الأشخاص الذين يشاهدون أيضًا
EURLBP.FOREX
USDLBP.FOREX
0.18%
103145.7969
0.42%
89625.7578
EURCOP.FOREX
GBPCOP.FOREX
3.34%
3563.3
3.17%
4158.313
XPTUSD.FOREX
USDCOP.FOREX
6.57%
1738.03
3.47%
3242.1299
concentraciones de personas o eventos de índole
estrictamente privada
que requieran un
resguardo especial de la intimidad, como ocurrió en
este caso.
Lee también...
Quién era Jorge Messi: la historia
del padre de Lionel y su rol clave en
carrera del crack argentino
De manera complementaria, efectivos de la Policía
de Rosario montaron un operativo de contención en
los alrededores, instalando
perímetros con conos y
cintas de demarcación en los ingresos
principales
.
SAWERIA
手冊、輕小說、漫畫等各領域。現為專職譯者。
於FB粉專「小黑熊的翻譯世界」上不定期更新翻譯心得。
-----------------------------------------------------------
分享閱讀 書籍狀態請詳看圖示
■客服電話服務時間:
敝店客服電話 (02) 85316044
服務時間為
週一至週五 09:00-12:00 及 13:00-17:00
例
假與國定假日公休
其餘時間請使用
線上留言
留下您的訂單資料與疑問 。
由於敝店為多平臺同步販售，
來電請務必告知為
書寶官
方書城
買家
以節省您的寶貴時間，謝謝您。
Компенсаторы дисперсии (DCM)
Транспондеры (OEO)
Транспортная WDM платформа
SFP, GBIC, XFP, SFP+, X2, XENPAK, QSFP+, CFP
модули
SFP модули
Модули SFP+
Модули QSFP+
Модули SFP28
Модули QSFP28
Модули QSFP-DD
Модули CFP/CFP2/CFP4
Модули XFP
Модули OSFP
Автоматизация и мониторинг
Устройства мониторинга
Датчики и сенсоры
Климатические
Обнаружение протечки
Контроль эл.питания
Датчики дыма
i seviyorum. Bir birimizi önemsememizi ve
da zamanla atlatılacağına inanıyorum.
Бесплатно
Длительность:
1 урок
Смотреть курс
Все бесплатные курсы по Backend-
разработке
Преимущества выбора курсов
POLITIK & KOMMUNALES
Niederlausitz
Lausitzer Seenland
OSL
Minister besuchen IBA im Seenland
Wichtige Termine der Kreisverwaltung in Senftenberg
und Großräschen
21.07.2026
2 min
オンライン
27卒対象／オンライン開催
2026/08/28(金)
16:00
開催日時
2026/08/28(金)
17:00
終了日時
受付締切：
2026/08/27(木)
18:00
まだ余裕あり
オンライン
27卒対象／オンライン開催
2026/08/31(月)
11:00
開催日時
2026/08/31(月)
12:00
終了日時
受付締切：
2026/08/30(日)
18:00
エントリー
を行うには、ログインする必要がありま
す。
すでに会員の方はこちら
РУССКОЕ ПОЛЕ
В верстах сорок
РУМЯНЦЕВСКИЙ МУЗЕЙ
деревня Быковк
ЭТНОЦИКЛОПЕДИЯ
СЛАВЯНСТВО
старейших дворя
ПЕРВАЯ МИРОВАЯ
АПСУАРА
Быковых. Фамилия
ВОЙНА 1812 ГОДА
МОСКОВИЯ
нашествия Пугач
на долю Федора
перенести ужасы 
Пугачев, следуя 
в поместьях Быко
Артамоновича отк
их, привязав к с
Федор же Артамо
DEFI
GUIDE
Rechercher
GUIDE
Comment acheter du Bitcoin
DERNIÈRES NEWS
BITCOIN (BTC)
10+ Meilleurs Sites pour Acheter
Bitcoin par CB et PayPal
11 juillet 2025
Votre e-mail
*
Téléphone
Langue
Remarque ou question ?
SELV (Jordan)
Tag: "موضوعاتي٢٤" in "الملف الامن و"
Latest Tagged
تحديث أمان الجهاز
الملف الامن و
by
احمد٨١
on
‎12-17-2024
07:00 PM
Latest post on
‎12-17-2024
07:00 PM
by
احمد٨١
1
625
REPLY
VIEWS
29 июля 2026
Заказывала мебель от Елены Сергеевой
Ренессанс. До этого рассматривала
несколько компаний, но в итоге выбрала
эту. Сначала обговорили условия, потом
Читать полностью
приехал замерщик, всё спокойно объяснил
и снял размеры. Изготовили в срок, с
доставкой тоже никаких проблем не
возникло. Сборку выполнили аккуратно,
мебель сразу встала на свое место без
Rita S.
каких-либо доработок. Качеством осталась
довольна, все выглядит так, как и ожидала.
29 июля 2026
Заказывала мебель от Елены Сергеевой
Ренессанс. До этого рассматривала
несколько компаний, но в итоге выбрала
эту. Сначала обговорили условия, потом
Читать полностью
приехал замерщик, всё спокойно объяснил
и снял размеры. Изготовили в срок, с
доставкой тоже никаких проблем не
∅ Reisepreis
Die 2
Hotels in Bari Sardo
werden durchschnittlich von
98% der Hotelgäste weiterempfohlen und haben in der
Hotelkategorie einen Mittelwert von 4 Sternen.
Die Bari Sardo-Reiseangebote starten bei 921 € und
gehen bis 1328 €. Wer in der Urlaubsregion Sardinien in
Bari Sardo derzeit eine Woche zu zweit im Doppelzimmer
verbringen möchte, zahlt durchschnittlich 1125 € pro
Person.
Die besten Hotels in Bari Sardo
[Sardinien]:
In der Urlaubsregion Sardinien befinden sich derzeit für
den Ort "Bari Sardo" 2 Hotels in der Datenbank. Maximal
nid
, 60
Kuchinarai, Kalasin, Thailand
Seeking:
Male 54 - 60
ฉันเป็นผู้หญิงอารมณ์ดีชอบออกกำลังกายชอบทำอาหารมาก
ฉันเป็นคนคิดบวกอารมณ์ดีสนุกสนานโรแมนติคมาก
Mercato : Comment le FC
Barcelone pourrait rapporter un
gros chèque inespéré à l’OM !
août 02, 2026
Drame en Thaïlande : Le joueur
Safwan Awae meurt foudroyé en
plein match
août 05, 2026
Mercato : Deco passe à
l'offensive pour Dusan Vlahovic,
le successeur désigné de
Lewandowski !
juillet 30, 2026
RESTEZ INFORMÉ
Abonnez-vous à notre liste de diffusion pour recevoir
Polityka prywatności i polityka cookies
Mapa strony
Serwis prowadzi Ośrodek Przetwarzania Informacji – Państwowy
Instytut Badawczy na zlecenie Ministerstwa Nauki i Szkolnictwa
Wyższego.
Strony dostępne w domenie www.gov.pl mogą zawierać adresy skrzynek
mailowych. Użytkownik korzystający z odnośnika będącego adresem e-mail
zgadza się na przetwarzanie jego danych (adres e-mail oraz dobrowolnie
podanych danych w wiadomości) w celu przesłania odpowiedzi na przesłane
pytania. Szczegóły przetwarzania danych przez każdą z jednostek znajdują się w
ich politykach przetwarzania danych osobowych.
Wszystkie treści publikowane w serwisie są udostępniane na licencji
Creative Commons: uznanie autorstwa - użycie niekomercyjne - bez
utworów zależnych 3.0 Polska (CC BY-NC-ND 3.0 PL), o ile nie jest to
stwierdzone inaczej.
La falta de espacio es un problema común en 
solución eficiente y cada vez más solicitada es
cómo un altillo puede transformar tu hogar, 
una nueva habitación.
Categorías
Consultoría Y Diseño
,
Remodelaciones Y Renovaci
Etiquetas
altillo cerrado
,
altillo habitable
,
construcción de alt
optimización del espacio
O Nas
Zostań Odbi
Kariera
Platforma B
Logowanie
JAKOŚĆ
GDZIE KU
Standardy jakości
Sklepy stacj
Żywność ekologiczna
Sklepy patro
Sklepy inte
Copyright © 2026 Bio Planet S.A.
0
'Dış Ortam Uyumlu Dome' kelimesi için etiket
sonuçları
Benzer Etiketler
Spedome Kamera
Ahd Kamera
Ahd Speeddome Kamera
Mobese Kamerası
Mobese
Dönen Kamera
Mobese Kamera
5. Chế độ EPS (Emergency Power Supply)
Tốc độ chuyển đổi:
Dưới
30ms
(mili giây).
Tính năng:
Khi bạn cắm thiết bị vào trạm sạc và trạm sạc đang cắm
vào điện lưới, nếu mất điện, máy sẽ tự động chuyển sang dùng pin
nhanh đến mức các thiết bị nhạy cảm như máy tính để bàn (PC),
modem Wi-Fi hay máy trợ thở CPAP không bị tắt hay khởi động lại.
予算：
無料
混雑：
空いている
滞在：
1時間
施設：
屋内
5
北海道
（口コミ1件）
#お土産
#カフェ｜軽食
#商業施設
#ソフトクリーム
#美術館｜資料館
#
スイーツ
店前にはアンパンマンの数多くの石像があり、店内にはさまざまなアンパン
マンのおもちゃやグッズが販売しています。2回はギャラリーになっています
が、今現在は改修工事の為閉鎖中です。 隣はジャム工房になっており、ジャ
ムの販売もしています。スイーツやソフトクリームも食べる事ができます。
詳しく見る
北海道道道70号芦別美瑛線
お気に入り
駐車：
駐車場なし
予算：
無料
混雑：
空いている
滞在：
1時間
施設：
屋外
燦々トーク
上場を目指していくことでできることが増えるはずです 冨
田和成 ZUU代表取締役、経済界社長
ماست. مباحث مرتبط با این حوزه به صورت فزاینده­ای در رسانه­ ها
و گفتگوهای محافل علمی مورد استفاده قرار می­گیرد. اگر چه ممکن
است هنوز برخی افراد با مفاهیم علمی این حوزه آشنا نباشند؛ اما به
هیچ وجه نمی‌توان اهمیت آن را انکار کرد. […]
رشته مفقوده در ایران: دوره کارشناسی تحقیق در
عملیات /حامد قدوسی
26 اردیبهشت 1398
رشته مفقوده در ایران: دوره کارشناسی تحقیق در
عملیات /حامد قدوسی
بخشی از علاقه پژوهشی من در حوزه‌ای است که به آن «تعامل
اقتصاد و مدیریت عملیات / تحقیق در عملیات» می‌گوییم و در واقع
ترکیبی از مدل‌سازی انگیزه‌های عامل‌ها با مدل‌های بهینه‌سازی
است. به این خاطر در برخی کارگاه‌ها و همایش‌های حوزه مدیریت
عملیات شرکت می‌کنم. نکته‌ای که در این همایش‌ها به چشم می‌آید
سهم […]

- _What to do_
Set down, word for word, each line from the top of the records above through the line with "Lee también...".

- _Response area_
الأشخاص الذين يشاهدون أيضًا
EURLBP.FOREX
USDLBP.FOREX
0.18%
103145.7969
0.42%
89625.7578
EURCOP.FOREX
GBPCOP.FOREX
3.34%
3563.3
3.17%
4158.313
XPTUSD.FOREX
USDCOP.FOREX
6.57%
1738.03
3.47%
3242.1299
concentraciones de personas o eventos de índole
estrictamente privada
que requieran un
resguardo especial de la intimidad, como ocurrió en
este caso.
Lee también...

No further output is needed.